2 Workloa d? 3 OLTP 4 OLAP OLTP 4 OLAP OLTP Streaming 4 Scan- OLAP OLTP Streaming

CONCURRENCY MODELS: GO CONCURRENCY MODEL BY VASYL NAKVASIUK, 2014 KYIV GO MEETUP #1

Concurrency First Concurrency First Concurrency First but we but we d better get it

Concurrency: Mutual Exclusion and Synchronization Chapter 5 1 Concurrency Multiple

Concurrency: Mutual Exclusion and Synchronization Chapter 5 1 Concurrency Concurrency arises

Advanced Java Concurrency Framework By Nisarg Shah Rutvi Joshi Advanced Java Concurrency

Asynchronous Programming Model for Concurrency concurrency Concurrency is when two or more tasks

Massive-scale analysis of streaming social networks David A. Bader Exascale Streaming Data

Spark Streaming and GraphX Amir H. Payberah amir@sics.se SICS Swedish ICT Amir H. Payberah

Introduction (1) Packet Loss Recovery for Streaming is growing Commercial streaming

Landell - live streaming for the masses Luciana Fujii Pontello Landell - live streaming for the

RFNoC: Evolving SDR Toolkits to the FPGA platgorm Martjn Braun 31.1.2016 USRP: A White Box?

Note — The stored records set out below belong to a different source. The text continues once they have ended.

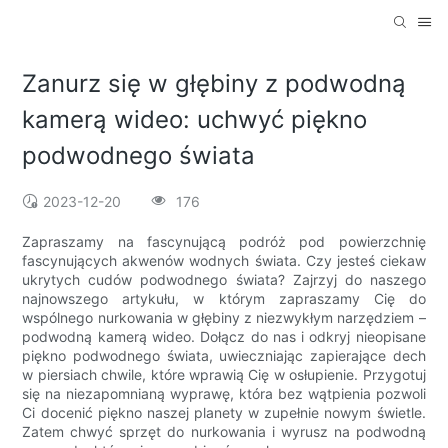
Zanurz się w głębiny z podwodną
kamerą wideo: uchwyć piękno
podwodnego świata
2023-12-20
176
Zapraszamy na fascynującą podróż pod powierzchnię
fascynujących akwenów wodnych świata. Czy jesteś ciekaw
ukrytych cudów podwodnego świata? Zajrzyj do naszego
najnowszego artykułu, w którym zapraszamy Cię do
wspólnego nurkowania w głębiny z niezwykłym narzędziem –
podwodną kamerą wideo. Dołącz do nas i odkryj nieopisane
piękno podwodnego świata, uwieczniając zapierające dech
w piersiach chwile, które wprawią Cię w osłupienie. Przygotuj
się na niezapomnianą wyprawę, która bez wątpienia pozwoli
Ci docenić piękno naszej planety w zupełnie nowym świetle.
Zatem chwyć sprzęt do nurkowania i wyrusz na podwodną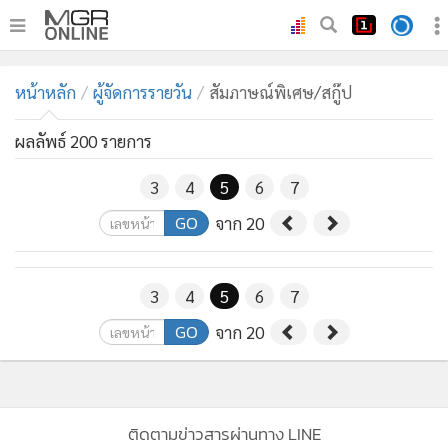
•
หน้าหลัก
หน้าหลัก
ผู้จัดการรายวัน
สัมภาษณ์พิเศษ/สกู๊ป
•
ทันเหตุการณ์
•
ภาคใต้
ผลลัพธ์ 200 รายการ
•
ภูมิภาค
3
4
5
6
7
•
Online Section
GO
จาก 20
•
บันเทิง
•
ผู้จัดการรายวัน
•
คอลัมนิสต์
3
4
5
6
7
•
ละคร
GO
จาก 20
•
CbizReview
•
Cyber BIZ
•
ผู้จัดกวน
ติดตามข่าวสารผ่านทาง LINE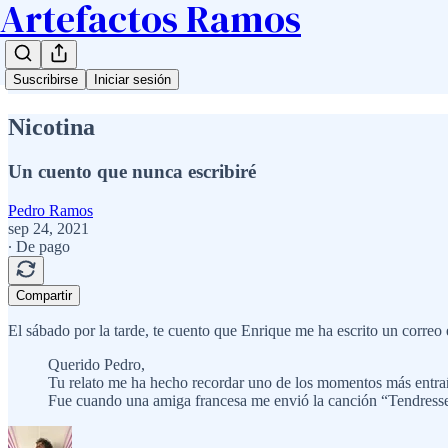
Artefactos Ramos
Suscribirse
Iniciar sesión
Nicotina
Un cuento que nunca escribiré
Pedro Ramos
sep 24, 2021
∙ De pago
Compartir
El sábado por la tarde, te cuento que Enrique me ha escrito un correo 
Querido Pedro,
Tu relato me ha hecho recordar uno de los momentos más entra
Fue cuando una amiga francesa me envió la canción “Tendresse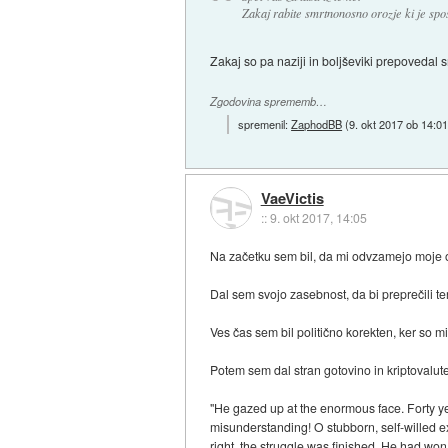
Zakaj rabite smrtnonosno orozje ki je sp
Zakaj so pa naziji in boljševiki prepovedal
Zgodovina sprememb…
spremenil:
ZaphodBB
(
9. okt 2017 ob 14:0
VaeVictis
::
9. okt 2017, 14:05
Na začetku sem bil, da mi odvzamejo moje or
Dal sem svojo zasebnost, da bi preprečili te
Ves čas sem bil politično korekten, ker so mi
Potem sem dal stran gotovino in kriptovalute
"He gazed up at the enormous face. Forty ye
misunderstanding! O stubborn, self-willed exi
right, the struggle was finished. He had won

Delay and laziness no not ea eager er ... When are expressions

Lecture 36: MapReduce Frameworks [Adapted from slides by John DeNero and MapReduce is a

Interface Documents David Christian 11/20/17 Interface between CE and DAQ Interface

Evolution of an Apache Spark Nick Afshartous Architecture for Processing WB Analytics Game Data

MANAGING AND MANAGING AND PROCESSING LARGE PROCESSING LARGE DATASETS DATASETS Christian

Causal Commutative Arrows Revisited Jeremy Yallop Hai (Paul) Liu University of Cambridge Intel

Big Data with ADAMS Big Data with ADAMS What the heck is ADAMS? Peter Reutemann What is ADAMS?